Le texte ci-dessus est un extrait de l’ouvrage de Václav Klaus intitulé «Planète bleue en péril vert. Qu’est-ce qui est en danger aujourd’hui: le climat ou la liberté?»*

Je voudrais commencer par exprimer nettement mon accord avec les conceptions des libéraux classiques, cette espèce d’hommes peut-être déjà condamnée à disparaître. Ils ont tout à fait raison d’affirmer que la cause la plus importante des menaces sur la liberté, la démocratie, l’économie de marché et la prospérité économique à la fin du XXe et au début du XXIe siècle n’est pas le socialisme (et, 17 ans après la «Révolution de velours», absolument pas sa forme extrême, le communisme, que nous avons vécue dans notre chair) mais l’idéologie ambitieuse, très arrogante et presque sans scrupules d’un mouvement politique qui, à l’origine modeste et peut-être animé de bonnes intention, a commencé avec la protection de l’environnement mais qui, avec le temps, s’est transformé en environnementalisme, idéologie qui n’a presque plus rien à voir avec l’environnement.

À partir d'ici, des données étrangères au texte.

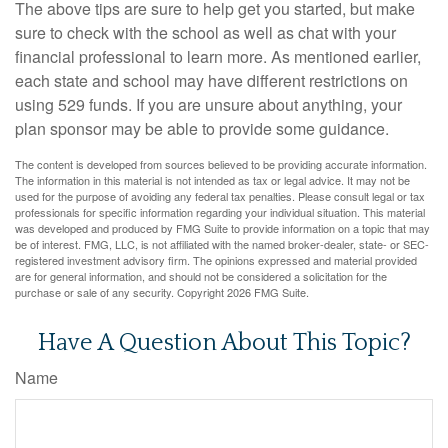
The above tips are sure to help get you started, but make
sure to check with the school as well as chat with your
financial professional to learn more. As mentioned earlier,
each state and school may have different restrictions on
using 529 funds. If you are unsure about anything, your
plan sponsor may be able to provide some guidance.
The content is developed from sources believed to be providing accurate information.
The information in this material is not intended as tax or legal advice. It may not be
used for the purpose of avoiding any federal tax penalties. Please consult legal or tax
professionals for specific information regarding your individual situation. This material
was developed and produced by FMG Suite to provide information on a topic that may
be of interest. FMG, LLC, is not affiliated with the named broker-dealer, state- or SEC-
registered investment advisory firm. The opinions expressed and material provided
are for general information, and should not be considered a solicitation for the
purchase or sale of any security. Copyright
2026 FMG Suite.
Have A Question About This Topic?
Name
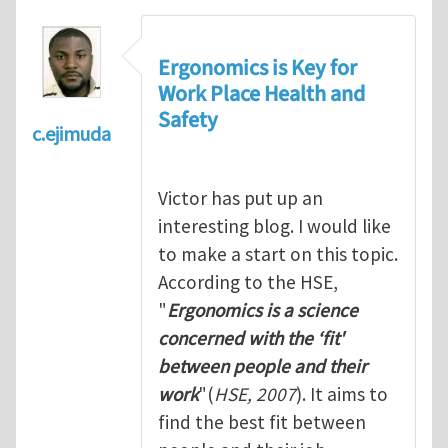
Ergonomics is Key for
Work Place Health and
Safety
c.ejimuda
Victor has put up an
interesting blog. I would like
to make a start on this topic.
According to the HSE,
"
Ergonomics is a science
concerned with the ‘fit'
between people and their
work
"(
HSE, 2007
). It aims to
find the best fit between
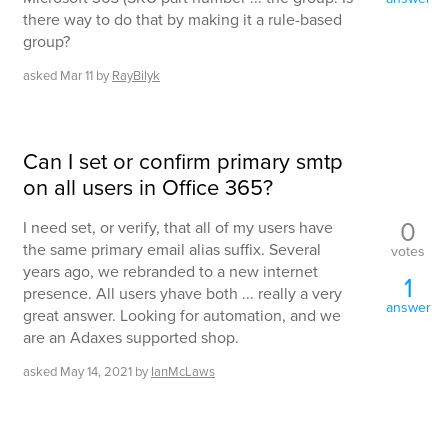
there way to do that by making it a rule-based
group?
asked
Mar 11
by
RayBilyk
Can I set or confirm primary smtp
on all users in Office 365?
0
I need set, or verify, that all of my users have
the same primary email alias suffix. Several
votes
years ago, we rebranded to a new internet
1
presence. All users yhave both ... really a very
answer
great answer. Looking for automation, and we
are an Adaxes supported shop.
asked
May 14, 2021
by
IanMcLaws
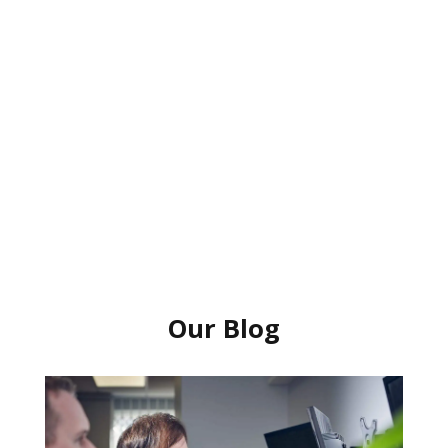
Our Blog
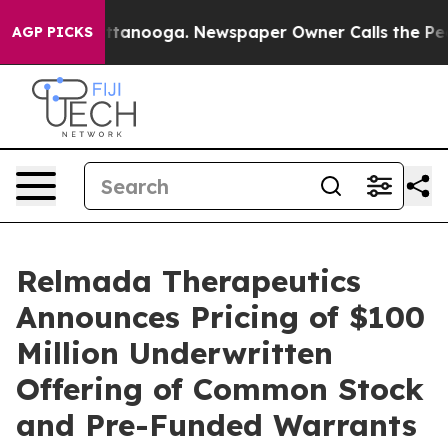
 in Chattanooga. Newspaper Owner Calls the People A
AGP PICKS
Relmada Therapeutics
Announces Pricing of $100
Million Underwritten
Offering of Common Stock
and Pre-Funded Warrants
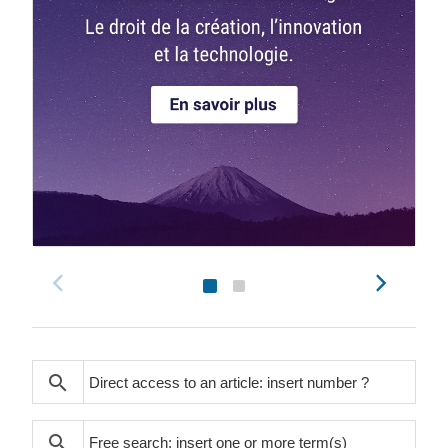
search
search
search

Ce mouvement idéologique est devenu l’alternative dominante aux idéologies vouées résolument et en priorité à la liberté de l’homme. C’est une conception philosophique qui veut changer le monde de manière radicale et à n’importe quel prix (donc au prix de la restriction des libertés et de la vie humaines), qui veut changer l’homme, ses comportements, l’ordre social et le système de valeurs, c’est-à-dire tout.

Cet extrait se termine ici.